The reply should reproduce every line of the data below word for word, minus any images.

Transcribed page contents

■ ■ ■ ■ ■ ■ ■

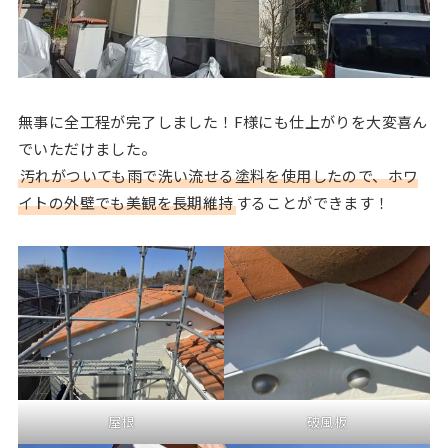
無事に全工程が完了しました！F様にも仕上がりを大変喜ん
でいただけました。
汚れがついても雨で洗い流せる塗料を使用したので、ホワ
イトの外壁でも美観を長期維持
することができます！
屋根
破風板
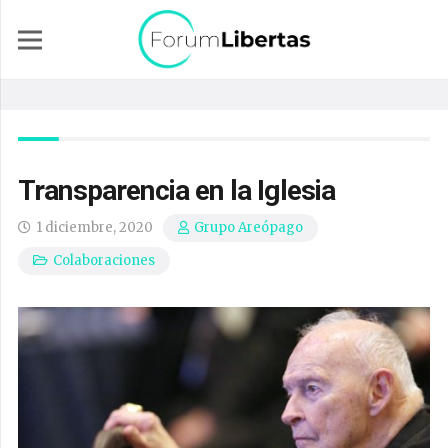
Transparencia en la Iglesia
1 diciembre, 2020
Grupo Areópago
Colaboraciones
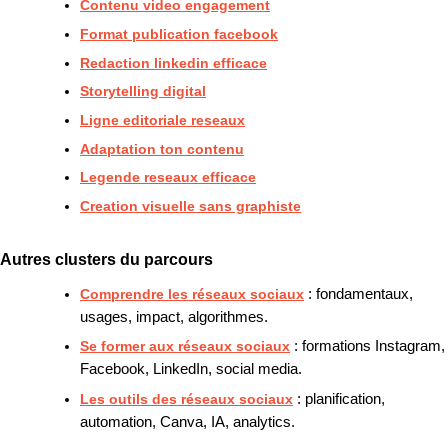
Contenu video engagement
Format publication facebook
Redaction linkedin efficace
Storytelling digital
Ligne editoriale reseaux
Adaptation ton contenu
Legende reseaux efficace
Creation visuelle sans graphiste
Autres clusters du parcours
Comprendre les réseaux sociaux
: fondamentaux,
usages, impact, algorithmes.
Se former aux réseaux sociaux
: formations Instagram,
Facebook, LinkedIn, social media.
Les outils des réseaux sociaux
: planification,
automation, Canva, IA, analytics.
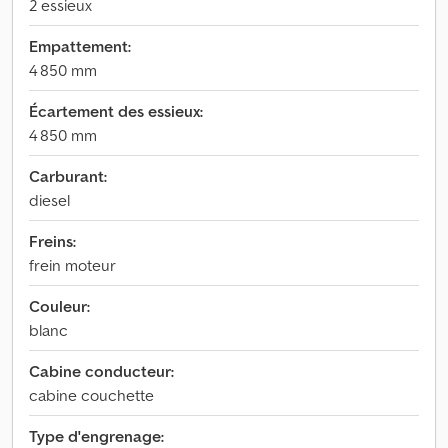
2 essieux
Empattement:
4 850 mm
Écartement des essieux:
4 850 mm
Carburant:
diesel
Freins:
frein moteur
Couleur:
blanc
Cabine conducteur:
cabine couchette
Type d'engrenage:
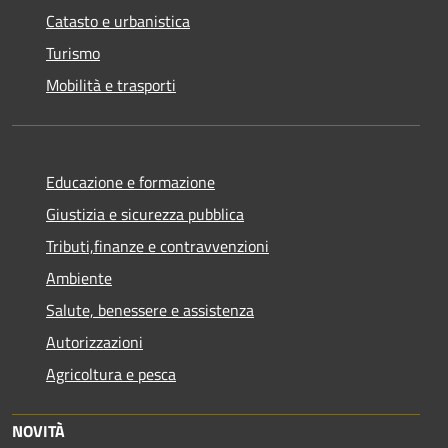
Catasto e urbanistica
Turismo
Mobilità e trasporti
Educazione e formazione
Giustizia e sicurezza pubblica
Tributi,finanze e contravvenzioni
Ambiente
Salute, benessere e assistenza
Autorizzazioni
Agricoltura e pesca
NOVITÀ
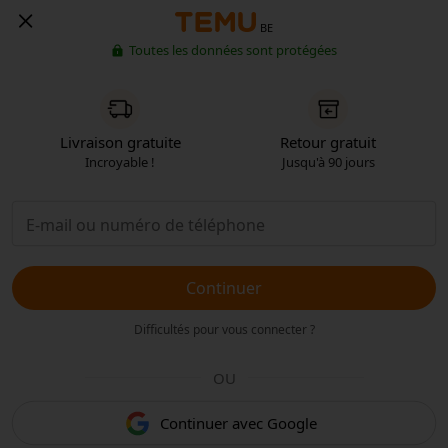
BE
Toutes les données sont protégées
Livraison gratuite
Retour gratuit
Incroyable !
Jusqu'à 90 jours
Continuer
Difficultés pour vous connecter ?
OU
Continuer avec Google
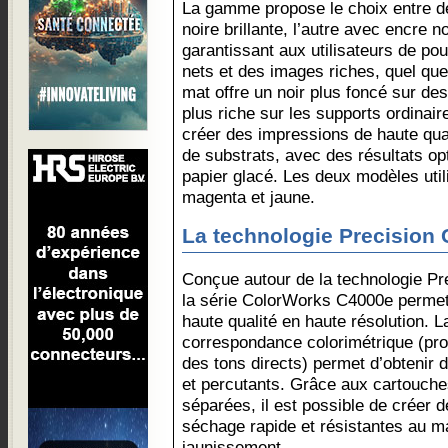
La gamme propose le choix entre d
noire brillante, l’autre avec encre n
garantissant aux utilisateurs de pou
nets et des images riches, quel que s
mat offre un noir plus foncé sur d
plus riche sur les supports ordinaire
créer des impressions de haute qua
de substrats, avec des résultats op
papier glacé. Les deux modèles uti
magenta et jaune.
La technologie Precision
Conçue autour de la technologie Pr
la série ColorWorks C4000e permet 
haute qualité en haute résolution. L
correspondance colorimétrique (prof
des tons directs) permet d’obtenir 
et percutants. Grâce aux cartouche
séparées, il est possible de créer d
séchage rapide et résistantes au ma
jaunissement.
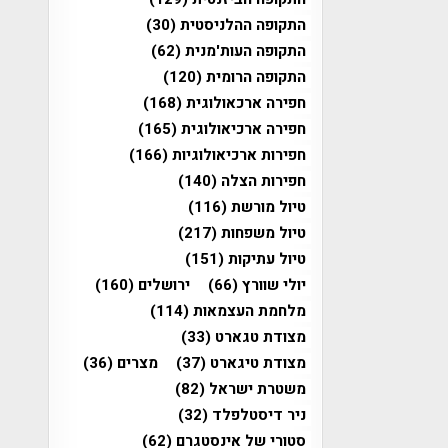
התקופה ההלניסטית
(30)
התקופה העות'מנית
(62)
התקופה הרומית
(120)
חפירה ארכאולוגית
(168)
חפירה ארכיאולוגית
(165)
חפירות ארכיאולוגיות
(166)
חפירות הצלה
(140)
טיול מורשת
(116)
טיול משפחות
(217)
טיול עתיקות
(151)
יולי שוורץ
(66)
ירושלים
(160)
מלחמת העצמאות
(114)
מצודת טגארט
(33)
מצודת טיגארט
(37)
מצרים
(36)
משטרת ישראל
(82)
ניר דיסטלפלד
(32)
סטורי של אינסטגרם
(62)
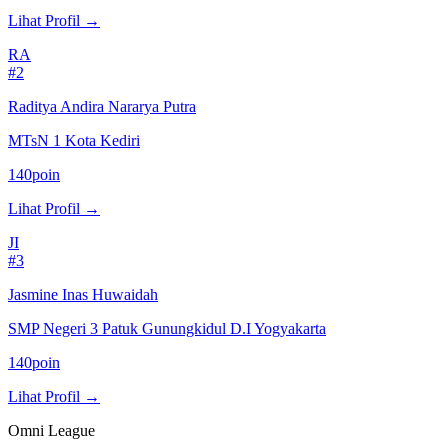
Lihat Profil
→
RA
#
2
Raditya Andira Nararya Putra
MTsN 1 Kota Kediri
140
poin
Lihat Profil
→
JI
#
3
Jasmine Inas Huwaidah
SMP Negeri 3 Patuk Gunungkidul D.I Yogyakarta
140
poin
Lihat Profil
→
Omni League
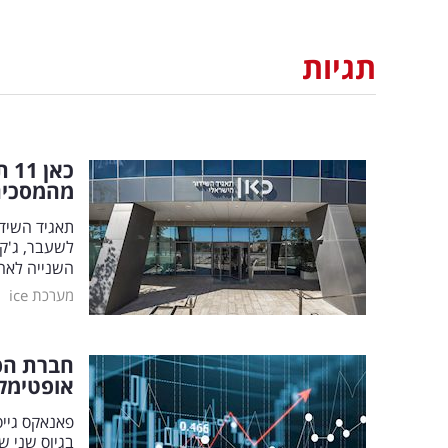
תגיות
מהמסכים
לשעבר, ג'קי
השנייה לאח
|
מערכת ice
אופטימלי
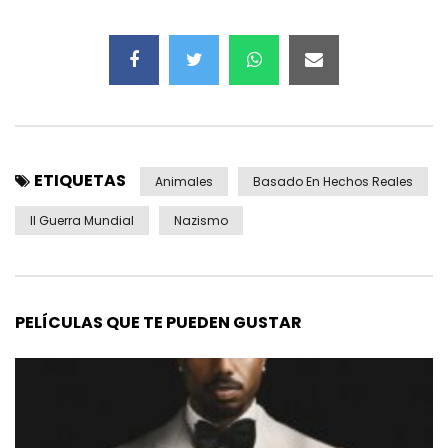
ETIQUETAS
Animales
Basado En Hechos Reales
II Guerra Mundial
Nazismo
PELÍCULAS QUE TE PUEDEN GUSTAR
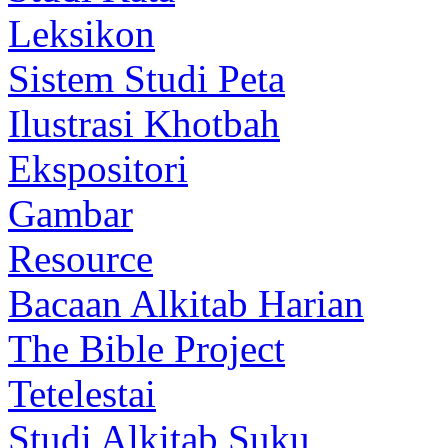
Leksikon
Sistem Studi Peta
Ilustrasi Khotbah
Ekspositori
Gambar
Resource
Bacaan Alkitab Harian
The Bible Project
Tetelestai
Studi Alkitab Suku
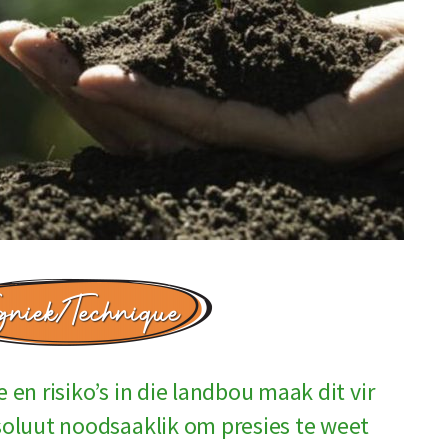
en risiko’s in die landbou maak dit vir
soluut noodsaaklik om presies te weet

■ ■ ■ ■ ■ ■ ■

*REPLY*.
無事に全工程が完了しました！F様にも仕上がりを大変喜ん
でいただけました。
汚れがついても雨で洗い流せる塗料を使用したので、ホワ
イトの外壁でも美観を長期維持
することができます！
屋根
破風板
Transparencia en la Iglesia
1 diciembre, 2020
Grupo Areópago
Colaboraciones
Contenu video engagement
Format publication facebook
Redaction linkedin efficace
Storytelling digital
Ligne editoriale reseaux
Adaptation ton contenu
Legende reseaux efficace
Creation visuelle sans graphiste
Autres clusters du parcours
Comprendre les réseaux sociaux
: fondamentaux,
usages, impact, algorithmes.
Se former aux réseaux sociaux
: formations Instagram,
Facebook, LinkedIn, social media.
Les outils des réseaux sociaux
: planification,
automation, Canva, IA, analytics.
2 essieux
Empattement:
4 850 mm
Écartement des essieux:
4 850 mm
Carburant:
diesel
Freins:
frein moteur
Couleur:
blanc
Cabine conducteur:
cabine couchette
Type d'engrenage:
Catasto e urbanistica
Turismo
Mobilità e trasporti
Educazione e formazione
Giustizia e sicurezza pubblica
Tributi,finanze e contravvenzioni
Ambiente
Salute, benessere e assistenza
Autorizzazioni
Agricoltura e pesca
NOVITÀ
BE
Toutes les données sont protégées
Livraison gratuite
Retour gratuit
Incroyable !
Jusqu'à 90 jours
Continuer
Difficultés pour vous connecter ?
OU
Continuer avec Google
La gamme propose le choix entre d
noire brillante, l’autre avec encre n
garantissant aux utilisateurs de pou
nets et des images riches, quel que s
mat offre un noir plus foncé sur d
plus riche sur les supports ordinaire
créer des impressions de haute qua
de substrats, avec des résultats op
papier glacé. Les deux modèles uti
magenta et jaune.
La technologie Precision
Conçue autour de la technologie Pr
la série ColorWorks C4000e permet 
haute qualité en haute résolution. L
correspondance colorimétrique (prof
des tons directs) permet d’obtenir 
et percutants. Grâce aux cartouche
séparées, il est possible de créer d
séchage rapide et résistantes au ma
jaunissement.
התקופה ההלניסטית
(30)
התקופה העות'מנית
(62)
התקופה הרומית
(120)
חפירה ארכאולוגית
(168)
חפירה ארכיאולוגית
(165)
חפירות ארכיאולוגיות
(166)
חפירות הצלה
(140)
טיול מורשת
(116)
טיול משפחות
(217)
טיול עתיקות
(151)
יולי שוורץ
(66)
ירושלים
(160)
מלחמת העצמאות
(114)
מצודת טגארט
(33)
מצודת טיגארט
(37)
מצרים
(36)
משטרת ישראל
(82)
ניר דיסטלפלד
(32)
סטורי של אינסטגרם
(62)
Lihat Profil
→
RA
#
2
Raditya Andira Nararya Putra
MTsN 1 Kota Kediri
140
poin
Lihat Profil
→
JI
#
3
Jasmine Inas Huwaidah
SMP Negeri 3 Patuk Gunungkidul D.I Yogyakarta
140
poin
Lihat Profil
→
Omni League
תגיות
מהמסכים
לשעבר, ג'קי
השנייה לאח
|
מערכת ice
אופטימלי
ETIQUETAS
Animales
Basado En Hechos Reales
II Guerra Mundial
Nazismo
PELÍCULAS QUE TE PUEDEN GUSTAR
Leksikon
Sistem Studi Peta
Ilustrasi Khotbah
Ekspositori
Gambar
Resource
Bacaan Alkitab Harian
The Bible Project
Tetelestai
Studi Alkitab Suku
en risiko’s in die landbou maak dit vir
soluut noodsaaklik om presies te weet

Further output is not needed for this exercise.